CNN, transfer learning automates EMR data input

Researchers at the University of Washington have developed a method for streamlining electronic medical record (EMR) data entry using convolutional neural networks (CNNs) and transfer learning, according to a paper published April 12 in Artificial Intelligence in Medicine.

The team’s work is part of a larger effort to automate EMR input, which can be both time-consuming and error-prone. Authors Anthony Rios, PhD, and Ramakanth Kavuluru, PhD, said that while EMRs are a necessity in the clinic, manually logging International Classification of Diseases (ICD) codes and processing essay-length records presents a challenge for physicians already strapped for time.

“Annotating EMRs with ICD codes is important for medical billing,” Rios and Kavuluru wrote. “If a diagnosis code cannot be justified, then the doctor/hospital may not be paid by the insurers, or worse, cause unfair financial burden to the patient. Therefore, developing automated medical coding systems and tools for human coders to become more efficient and accurate is vital.”

Automating ICD coding using CNNs isn’t a new idea, but Rios and Kavuluru said there’s one major roadblock to a successful system: the fact that some disease codes occur very infrequently, creating a paucity of reliable data for training a CNN. The authors tried to circumvent that by applying transfer learning—the process of transferring knowledge acquired from one task to a different task—to their workflow.

Rios and Kavuluru first trained a CNN to predict medical subject headings using 1.6 million indexed biomedical abstracts pulled from PubMed, then trained a CNN on 71,463 real-world EMRs from the University of Kentucky Medical Center to predict ICD diagnosis codes.

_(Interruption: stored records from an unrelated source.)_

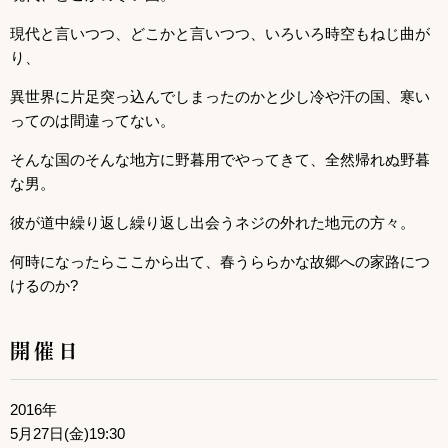
現代と言いつつ、どこかと言いつつ、いろいろ時空もねじ曲が
り、
異世界に片足突っ込んでしまったのかと少し冷や汗の国、寒い
ってのは間違ってない。
そんな国のそんな地方に野暮用でやってきて、全然帰れぬ野暮
な男。
彼が道中繰り返し繰り返し出会うネジの外れた地元の方々。
何時になったらここから出て、春うららかな故郷への家路につ
けるのか?
開催日
2016年
5月27日(金)19:30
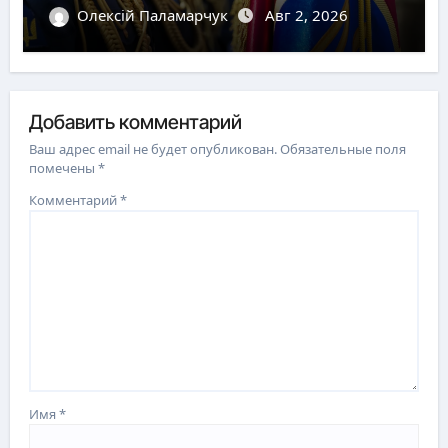
Олексій Паламарчук
Авг 2, 2026
Добавить комментарий
Ваш адрес email не будет опубликован.
Обязательные поля
помечены
*
Комментарий
*
Имя
*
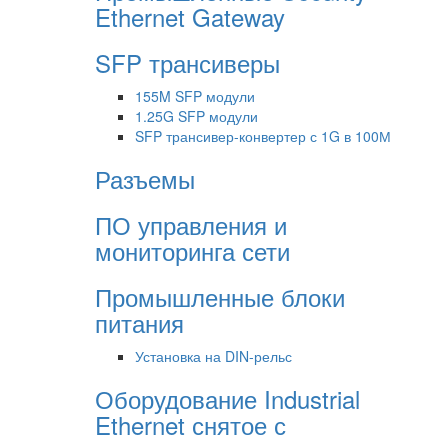
Ethernet Gateway
SFP трансиверы
155M SFP модули
1.25G SFP модули
SFP трансивер-конвертер с 1G в 100М
Разъемы
ПО управления и
мониторинга сети
Промышленные блоки
питания
Установка на DIN-рельс
Оборудование Industrial
Ethernet снятое с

The authors found their model’s micro and macro F-scores, both measures of a test’s accuracy, improved by more than 8% when they applied the transfer learning approach. Their method was also superior to other transfer learning methods, resulting in an almost 2% improvement in the macro F-score.

“While calculating the macro F-score over all labels gives some insight about how our method performs on infrequent labels, if the frequent and infrequent codes are jointly compared, then it confounds its interpretation,” Rios and Kavuluru wrote. “We find that our proposed method improves infrequent label performance by 5%.”

The team said they’re looking to expand the method by incorporating more PubMed data and exploring hospital-to-hospital transfer learning. While their results were good, they said there’s room for improvement.

“The major weakness of this line of work is similar to the weaknesses of other transfer learning methodologies—we must train our model on two different datasets,” they wrote. “However, we believe this is an acceptable weakness, because only the training time is increased.”